NSDF Tutorial: Using NSDF for End-to-End Analysis of Scientific Data
Overview
This tutorial introduces OpenVisus, an NSDF service that improves the way scientific data is accessed, analyzed, and visualized using cloud technologies. The tutorial provides step-by-step guidance using a module of the SOMOSPIE engine to collect raw data from a public source, like the USDA portal. This data is then converted into multiple files for analysis with NSDF and for storage on both public and private platforms. The module used is GEOtiled, the first step in the SOMOSPIE process, which efficiently calculates terrain attributes over large areas from digital elevation models (DEMs), maintaining high accuracy.
Throughout the tutorial, you will learn how to:
-
Construct a modular workflow that combines your application components with NSDF services.
-
Upload, download, and stream data to and from public and private storage solutions.
-
Deploy the NSDF dashboard for large-scale data access, visualization, and analysis.
The slides introducing this tutorial can be downloaded here.

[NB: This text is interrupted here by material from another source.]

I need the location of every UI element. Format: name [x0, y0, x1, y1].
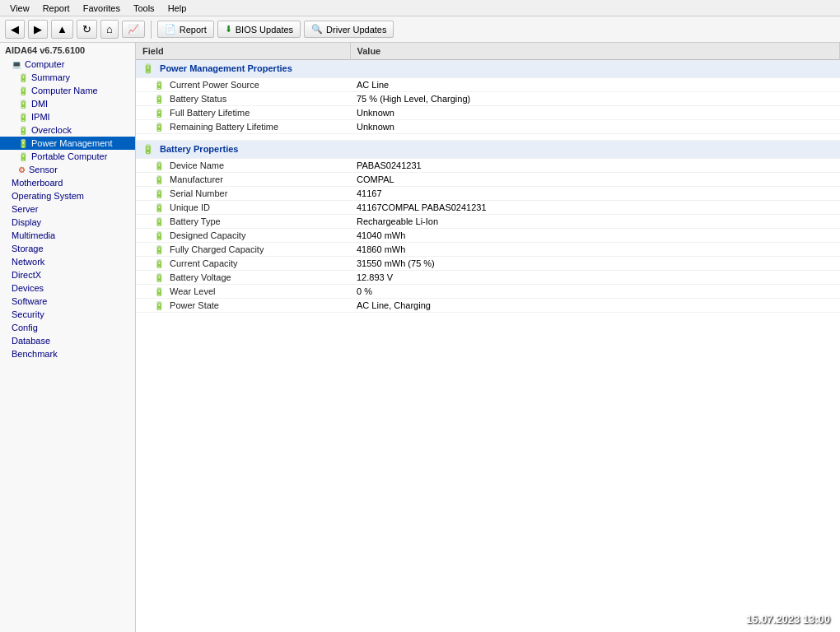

This tutorial follows the steps in Figure 1.
Figure 1. Workflow diagram illustrating the tutorial's process of data collection, transformation, analysis, and storage using the SOMOSPIE engine and NSDF services.
Table of content
- Prerequisites
- Running the Tutorial with Docker
- APPENDIX: Installing the Tutorial from the Beginning
- Community and Resources
- Related Publications
- Copyright and License
- Authors
- Acknowledgments
Prerequisites
Note: To follow this tutorial you must have a computer with minimum 8 GB of RAM and 5 GB of free disk
Before starting this tutorial, ensure you have installed Git and Docker Desktop on your computer.
- To install Git: Follow the installation instructions for your operating system (Linux, Windows, or Mac).
- To install Docker Desktop: Follow the installation instructions for your operating system (Linux, Windows, or Mac). Be sure you are running the most recent version of Docker! Previous versions to 4.15.10 may not work.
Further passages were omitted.